Data extracts:
□ □ □ □ □

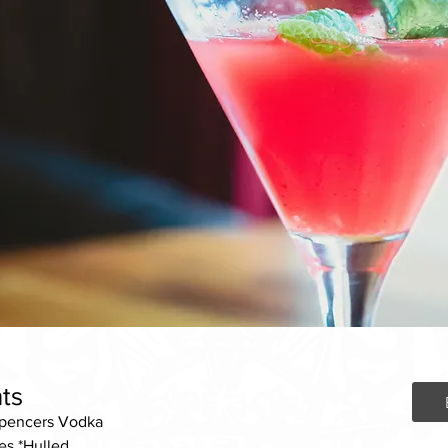
ts
Spencers Vodka
es *Hulled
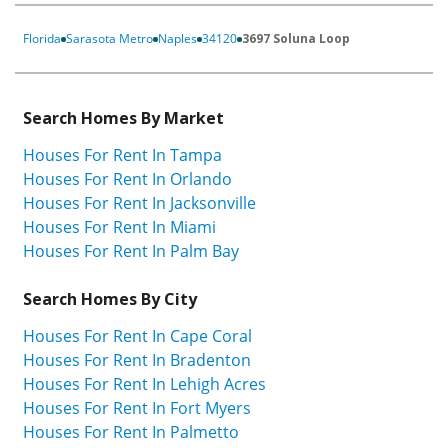
Florida
Sarasota Metro
Naples
34120
3697 Soluna Loop
Search Homes By Market
Houses For Rent In Tampa
Houses For Rent In Orlando
Houses For Rent In Jacksonville
Houses For Rent In Miami
Houses For Rent In Palm Bay
Search Homes By City
Houses For Rent In Cape Coral
Houses For Rent In Bradenton
Houses For Rent In Lehigh Acres
Houses For Rent In Fort Myers
Houses For Rent In Palmetto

□ □ □ □ □

Your assignment: What lines above contain the word "Houses"? Return each such line.

Completed exercise:
Houses For Rent In Tampa
Houses For Rent In Orlando
Houses For Rent In Jacksonville
Houses For Rent In Miami
Houses For Rent In Palm Bay
Houses For Rent In Cape Coral
Houses For Rent In Bradenton
Houses For Rent In Lehigh Acres
Houses For Rent In Fort Myers
Houses For Rent In Palmetto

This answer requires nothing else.